Gustav Landauer – ein vergessener Revolutionär

Es ist Heiligabend 1918. Gustav Landauer ist in Krumbach Gastgeber einer Weihnachtsfeier unter außergewöhnlichen Umständen nach dem Ersten Weltkrieg und der Revolution in Bayern. Außergewöhnlich ist auch einer seiner Gäste an diesem Abend, Kurt Eisner. Der bayerische Ministerpräsident wird zu dieser Zeit von der Presse heftigst attackiert, was den Schriftsteller und Publizisten Gustav Landauer empört: „Dass einer der verhassteste aller Menschen werden muss, der zugleich Pressefreiheit gibt und keiner Partei zur Herrschaft verhelfen will, wie könnte es anders sein, da die Parteien, die die Presse beherrschen, nicht das Rechte und Neue wollen, sondern ihre Herrschaft?“ schrieb er an seine Tochter Gudula.

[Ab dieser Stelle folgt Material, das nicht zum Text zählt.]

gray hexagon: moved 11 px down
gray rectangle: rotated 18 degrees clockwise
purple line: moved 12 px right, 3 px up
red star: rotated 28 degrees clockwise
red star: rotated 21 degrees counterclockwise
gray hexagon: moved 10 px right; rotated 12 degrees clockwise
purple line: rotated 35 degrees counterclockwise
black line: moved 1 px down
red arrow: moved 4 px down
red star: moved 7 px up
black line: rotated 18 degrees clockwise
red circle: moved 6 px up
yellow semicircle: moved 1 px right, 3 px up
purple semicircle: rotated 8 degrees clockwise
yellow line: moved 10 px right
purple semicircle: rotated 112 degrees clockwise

Unzählige Briefe Landauers sowie seine Tagebucheinträge sind von der Ethnologin, Journalistin und Autorin Rita Steininger für ein Portrait gesichtet und analysiert worden. Sie beschreibt in der Biographie „Gustav Landauer – Ein Kämpfer für Freiheit und Menschlichkeit“ das kurze Leben eines Pazifisten, der sich schon in der Jugend für soziale Gerechtigkeit einsetzte und 1919 in einer regelrechten Gewaltorgie im Gefängnis Stadelheim sein Leben lassen musste. Sein Freund Kurt Eisner hatte ihn nach München geholt, wo beide „den kurzen Traum einer Räterepublik“ mit der Ausrufung des Freistaats erlebten – aber nicht überlebten.

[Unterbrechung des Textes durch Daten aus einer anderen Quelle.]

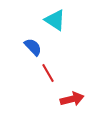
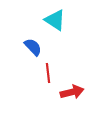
red line: rotated 24 degrees clockwise
red arrow: moved 7 px up
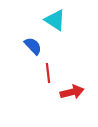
blue semicircle: moved 1 px up
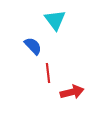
cyan triangle: rotated 20 degrees clockwise
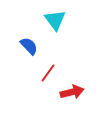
blue semicircle: moved 4 px left
red line: rotated 42 degrees clockwise
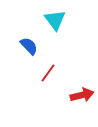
red arrow: moved 10 px right, 3 px down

1870 wurde Gustav Landauer in Karlsruhe geboren – in gut bürgerlichen Verhältnissen. Schon früh zeigt sich seine Leidenschaft für die Lyrik, der Beruf des Schriftstellers ist sein „Traumberuf“, was der Vater, zu dem er zeitlebens kein gutes Verhältnis hat, nicht gut heißt. Rita Steininger zeichnet das Leben des Freigeists nach, der viele seiner Lebensjahre in Berlin verbrachte und nicht nur politisch Herausforderungen meistern und Rückschläge einstecken musste. Der Pazifist wendet sich gegen die Kriegsbegeisterung zum Beginn des Ersten Weltkriegs und riskiert damit auch, Freundschaften zu verlieren. Er engagiert sich in der Berliner Arbeiterbewegung und wird mehrmals verhaftet. Die Sorge um das Einkommen, Schicksalsschläge wie der Tod von Tochter und Ehefrau, die Scheidung von seiner ersten Frau Margarethe – auch privat hatte Gustav Landauer viel zu verkraften. Aber Gustav Landauer ist auch glücklicher Vater und findet mit der Dichterin Hedwig Lachmann nicht nur die große Liebe, sondern auch eine Seelenverwandte.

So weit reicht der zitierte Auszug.